How to complete this task: Whenever a line in the data below includes the string "vehicle", copy it out.

Saved data entries:
---+---

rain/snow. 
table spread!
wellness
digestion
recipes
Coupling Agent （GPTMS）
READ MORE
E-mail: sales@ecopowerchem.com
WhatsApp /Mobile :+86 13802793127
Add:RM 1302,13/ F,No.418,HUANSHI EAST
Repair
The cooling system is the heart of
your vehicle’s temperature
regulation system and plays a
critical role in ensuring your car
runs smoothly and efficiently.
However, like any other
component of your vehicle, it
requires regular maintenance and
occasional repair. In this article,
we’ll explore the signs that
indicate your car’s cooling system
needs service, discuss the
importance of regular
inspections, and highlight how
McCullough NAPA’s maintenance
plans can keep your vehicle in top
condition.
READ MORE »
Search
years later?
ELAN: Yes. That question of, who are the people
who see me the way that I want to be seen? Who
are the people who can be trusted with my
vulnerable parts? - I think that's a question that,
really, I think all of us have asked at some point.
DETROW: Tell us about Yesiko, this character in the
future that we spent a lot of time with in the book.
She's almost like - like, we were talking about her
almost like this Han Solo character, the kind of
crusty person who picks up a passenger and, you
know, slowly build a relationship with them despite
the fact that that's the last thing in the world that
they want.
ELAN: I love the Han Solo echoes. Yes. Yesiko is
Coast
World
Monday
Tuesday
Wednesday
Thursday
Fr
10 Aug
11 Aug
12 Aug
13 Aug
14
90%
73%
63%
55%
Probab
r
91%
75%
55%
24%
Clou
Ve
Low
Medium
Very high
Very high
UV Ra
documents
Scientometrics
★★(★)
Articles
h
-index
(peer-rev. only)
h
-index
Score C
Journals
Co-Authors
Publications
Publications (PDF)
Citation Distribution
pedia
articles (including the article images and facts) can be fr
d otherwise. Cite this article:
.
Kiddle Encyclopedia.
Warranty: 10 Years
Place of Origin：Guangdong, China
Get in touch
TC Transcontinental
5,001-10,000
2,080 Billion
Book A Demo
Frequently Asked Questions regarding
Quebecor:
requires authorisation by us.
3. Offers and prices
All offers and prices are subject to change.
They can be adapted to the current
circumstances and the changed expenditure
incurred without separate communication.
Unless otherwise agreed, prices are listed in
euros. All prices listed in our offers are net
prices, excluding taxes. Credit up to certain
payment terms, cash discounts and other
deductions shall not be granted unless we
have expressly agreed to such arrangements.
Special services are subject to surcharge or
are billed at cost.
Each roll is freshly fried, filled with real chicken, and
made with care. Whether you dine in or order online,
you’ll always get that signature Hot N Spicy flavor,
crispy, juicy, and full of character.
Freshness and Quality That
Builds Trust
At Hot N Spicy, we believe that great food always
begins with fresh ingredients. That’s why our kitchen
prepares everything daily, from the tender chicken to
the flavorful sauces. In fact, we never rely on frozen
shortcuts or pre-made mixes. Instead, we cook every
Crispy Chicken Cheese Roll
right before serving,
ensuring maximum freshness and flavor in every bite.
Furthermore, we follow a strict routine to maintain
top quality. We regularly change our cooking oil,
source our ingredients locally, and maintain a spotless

---+---

Expected answer:
your vehicle’s temperature
component of your vehicle, it
plans can keep your vehicle in top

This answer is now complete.